■ **Source material**
◇ ◇ ◇ ◇

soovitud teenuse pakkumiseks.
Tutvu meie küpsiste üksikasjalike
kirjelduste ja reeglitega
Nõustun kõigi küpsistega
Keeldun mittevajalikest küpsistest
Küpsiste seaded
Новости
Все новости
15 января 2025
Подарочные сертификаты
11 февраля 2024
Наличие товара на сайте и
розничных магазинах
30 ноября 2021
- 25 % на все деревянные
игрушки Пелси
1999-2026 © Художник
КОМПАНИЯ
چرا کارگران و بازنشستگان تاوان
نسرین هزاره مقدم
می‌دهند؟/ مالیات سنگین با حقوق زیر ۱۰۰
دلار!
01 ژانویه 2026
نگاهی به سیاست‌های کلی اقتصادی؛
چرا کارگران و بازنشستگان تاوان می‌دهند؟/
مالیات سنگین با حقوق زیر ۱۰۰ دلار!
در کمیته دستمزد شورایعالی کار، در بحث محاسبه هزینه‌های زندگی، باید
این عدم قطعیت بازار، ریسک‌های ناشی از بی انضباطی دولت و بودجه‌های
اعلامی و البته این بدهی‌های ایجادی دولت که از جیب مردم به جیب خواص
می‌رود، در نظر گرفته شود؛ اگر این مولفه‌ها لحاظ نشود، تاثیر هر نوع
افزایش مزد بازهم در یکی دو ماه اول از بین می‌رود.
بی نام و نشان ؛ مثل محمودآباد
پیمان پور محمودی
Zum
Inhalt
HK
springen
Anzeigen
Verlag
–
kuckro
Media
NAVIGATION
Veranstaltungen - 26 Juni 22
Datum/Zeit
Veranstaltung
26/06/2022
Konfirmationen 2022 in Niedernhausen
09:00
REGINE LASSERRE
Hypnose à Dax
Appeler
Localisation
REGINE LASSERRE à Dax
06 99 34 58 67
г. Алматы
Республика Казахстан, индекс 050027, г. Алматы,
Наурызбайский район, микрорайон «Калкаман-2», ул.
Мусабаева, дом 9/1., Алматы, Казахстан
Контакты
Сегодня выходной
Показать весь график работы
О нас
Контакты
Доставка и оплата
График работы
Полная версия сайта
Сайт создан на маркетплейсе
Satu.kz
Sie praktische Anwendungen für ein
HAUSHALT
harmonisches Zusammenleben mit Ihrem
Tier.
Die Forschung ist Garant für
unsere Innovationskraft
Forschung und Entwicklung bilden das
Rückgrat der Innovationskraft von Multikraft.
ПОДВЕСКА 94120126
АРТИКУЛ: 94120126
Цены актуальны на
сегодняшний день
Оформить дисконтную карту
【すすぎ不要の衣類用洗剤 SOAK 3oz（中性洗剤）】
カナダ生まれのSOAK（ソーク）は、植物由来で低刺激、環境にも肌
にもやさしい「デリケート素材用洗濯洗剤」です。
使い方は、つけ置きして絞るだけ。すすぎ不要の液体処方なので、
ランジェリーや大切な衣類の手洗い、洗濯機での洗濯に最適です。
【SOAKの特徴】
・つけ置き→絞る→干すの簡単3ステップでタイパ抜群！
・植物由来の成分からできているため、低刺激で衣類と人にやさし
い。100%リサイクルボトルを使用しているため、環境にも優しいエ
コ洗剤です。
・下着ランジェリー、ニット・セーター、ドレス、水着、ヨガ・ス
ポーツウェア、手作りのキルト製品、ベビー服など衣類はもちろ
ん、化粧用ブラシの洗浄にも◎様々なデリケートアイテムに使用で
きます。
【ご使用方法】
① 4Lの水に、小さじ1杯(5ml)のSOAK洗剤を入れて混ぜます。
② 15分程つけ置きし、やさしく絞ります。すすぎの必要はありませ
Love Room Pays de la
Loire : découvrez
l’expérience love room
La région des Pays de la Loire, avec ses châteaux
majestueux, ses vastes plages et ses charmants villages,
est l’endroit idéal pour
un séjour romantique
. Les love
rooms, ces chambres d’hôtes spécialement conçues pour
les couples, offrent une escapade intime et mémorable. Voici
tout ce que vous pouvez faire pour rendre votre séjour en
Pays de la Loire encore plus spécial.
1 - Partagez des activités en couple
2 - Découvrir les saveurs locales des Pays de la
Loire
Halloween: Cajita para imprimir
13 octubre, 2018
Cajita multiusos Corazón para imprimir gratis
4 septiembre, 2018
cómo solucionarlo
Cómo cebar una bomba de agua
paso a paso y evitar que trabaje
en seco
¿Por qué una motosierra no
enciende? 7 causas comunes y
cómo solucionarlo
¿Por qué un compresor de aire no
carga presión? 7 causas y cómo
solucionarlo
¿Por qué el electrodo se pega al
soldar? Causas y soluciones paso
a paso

◇ ◇ ◇ ◇

Look through the records for the word "para". Every line that has it should be copied.

■ **Solved problem**
Halloween: Cajita para imprimir
Cajita multiusos Corazón para imprimir gratis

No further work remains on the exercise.